THE Italian supervolcano that may have killed off our Neanderthal ancestors has a “realistic possibility” of erupting again, scientists have warned.
Campi Flegrei, which last blew in 1518, has recorded thousands of earthquakes since around 1950, new research published in the Communications Earth & Environment journal has revealed.
Located in the south of the country, near Naples, the “restless” volcano is around 1,250 miles from London, UK and about 7,000 miles from New York, US.
Is it likely to erupt?
It’s been more than 500 years since the volcano last erupted.
The 7-mile-long site has been inactive for almost half a century, but over 600 earthquakes were recorded in the area in April alone.
Campi Flegrei’s crust is becoming weaker and “moving closer to rupture”, a study by University College London and Italy’s National Research Institute for Geophysics and Volcanology warned this month.
With numbers rising in the area alongside experts’ warning, an evacuation plan has been prepared for the 1.5million people who live above the vast underground volcano complex.
What will happen if it does?
Campi Flegrei, which means “burning fields” or “fiery fields,” is sprawling network of 24 craters that are mostly hidden beneath the Earth’s surface.
Although it is frequently referred to as a supervolcano, it hasn’t yet officially earned this title.
Supervolcanoes are volcanoes that can produce eruptions of the highest magnitude, expelling more than 240 cubic miles of material in the process.
Yet Campi Flegrei’s biggest ever eruption ejected up to 70 cubic miles of material, ranking it as a still-disastrous category 7 on the volcanic scale.
Nevertheless, experts anticipate the effects of a Campi Flegrei eruption to be devastation.
If Campi Flegrei were to reenact its largest previous eruption, it would chuck massive amounts of molten rock and volcanic gases – including fluorine which kills plants and causes disease in animals – high into the stratosphere.
The plume of sulfur and toxic ash that could plunge Earth into global winter for several years, experts have warned.
It would smother and destroy crops and cause mass extinctions, as well as unleash 100-feet-high tsunamis.
Around 39,000 years ago, Campi Flegrei had a huge eruption, and the winter that followed is thought by some to have contributed to the extinction of the Neanderthals – however, this theory is disputed by others.

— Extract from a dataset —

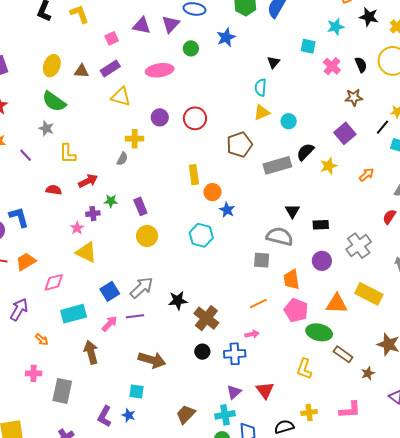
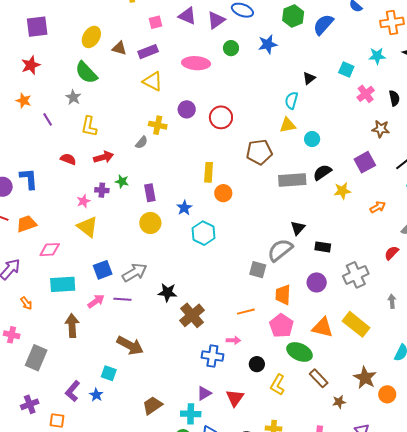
blue star: (227, 210) -> (184, 208), moved
gray semicircle: (280, 236) -> (280, 250), turned -64
black circle: (202, 352) -> (257, 364), moved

“Our new study confirms that Campi Flegrei is moving closer to rupture,” study lead-author Christopher Kilburn, a professor of Earth Science at University College London, said in a statement.
However, he cautioned that this does not make an eruption guaranteed.
He added: “The rupture may open a crack through the crust, but the magma still needs to be pushing up at the right location for an eruption to occur.”